Opinion
Rio Grande
Alexandre Latsa
© Alexandre Latsa
Mercredi 1er décembre 2010
"Un autre regard sur la Russie" par Alexandre Latsa
Depuis que je réside en Russie, il m’est souvent arrivé, lors
de discussions avec mes amis russes, d’aborder le sujet du
niveau de vie et aussi de la pauvreté. Bien sûr ce sujet est
essentiel: tout le monde souhaite bien et en général mieux vivre
qu’avant.
La mondialisation, grâce à la télévision et internet a permis
à toute la planète de contempler et de souhaiter le niveau de
vie jugé idéal: le niveau de vie occidental. Récemment dans la
rubrique "Opinions des lecteurs" d’un journal russe, il était
demandé à des étudiants quelle question ils souhaiteraient poser
au président Medvedev. Une jolie étudiante, âgée de 23 ans avec
des grands yeux d’écureuil posait la question suivante: "Dimitri
Anatolievitch, quand allons-nous enfin bien vivre?".
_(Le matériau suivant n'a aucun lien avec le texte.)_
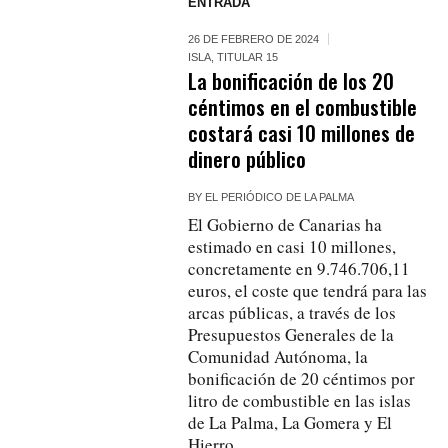
ENTRADA
26 DE FEBRERO DE 2024
ISLA
,
TITULAR 15
La bonificación de los 20
céntimos en el combustible
costará casi 10 millones de
dinero público
BY
EL PERIÓDICO DE LA PALMA
El Gobierno de Canarias ha
estimado en casi 10 millones,
concretamente en 9.746.706,11
euros, el coste que tendrá para las
arcas públicas, a través de los
Presupuestos Generales de la
Comunidad Autónoma, la
bonificación de 20 céntimos por
litro de combustible en las islas
de La Palma, La Gomera y El
Hierro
En Russie, le salaire moyen est d’approximativement 500 euros
par mois en 2009 et de 1.000 euros par mois à Moscou. Ces
chiffres sont assez déconcertants pour qui connaît le coût de la
vie dans ce pays. Cependant, je dis souvent à mes amis que ces
salaires moyens sont pourtant déjà bien supérieurs à ceux
d’Etats de l’Union Européenne tels que la Roumanie (350 euros)
ou la Bulgarie (150 euros).
La Russie, sur le papier, se situerait pour l’instant sous le
niveau estonien (700 euros) ou polonais (875 euros). Evidemment,
la Roumanie et l’Estonie, ce n’est pas la France. Il est vrai
que le salaire moyen en France s’élève à 1.800 euros. En plus me
rétorquent-ils le coût de l’immobilier en Russie (qui est un
réel problème national) dépasse les niveaux de prix français!
Bien sûr, ils semblent avoir raison d’un point de vue purement
mathématique.
Pourtant d’autres indicateurs économiques sont plus flatteurs
pour la Russie. Prenons par exemple la pauvreté. Celle-ci a
reculé de moitié en dix ans, la part des Russes vivant sous le
seuil de pauvreté ayant diminué de 29 à 15% de la population
entre 2000 et 2009.
En France, le taux de pauvreté, qui était de 6,2% de la
population en 2001 à la veille du passage à l’euro atteint
aujourd’hui 13,7%. La moitié des Français en 2009 vit avec moins
de 1.500 euros par mois, ce qui en France n’est vraiment pas
beaucoup. Autre indicateur, le chômage. Celui-ci touche
aujourd’hui 7% de la population active en Russie, alors qu’il
avoisine 12% en France et presque 25% pour les moins de 24 ans.
Enfin, peut-on réellement comparer les niveaux de vie?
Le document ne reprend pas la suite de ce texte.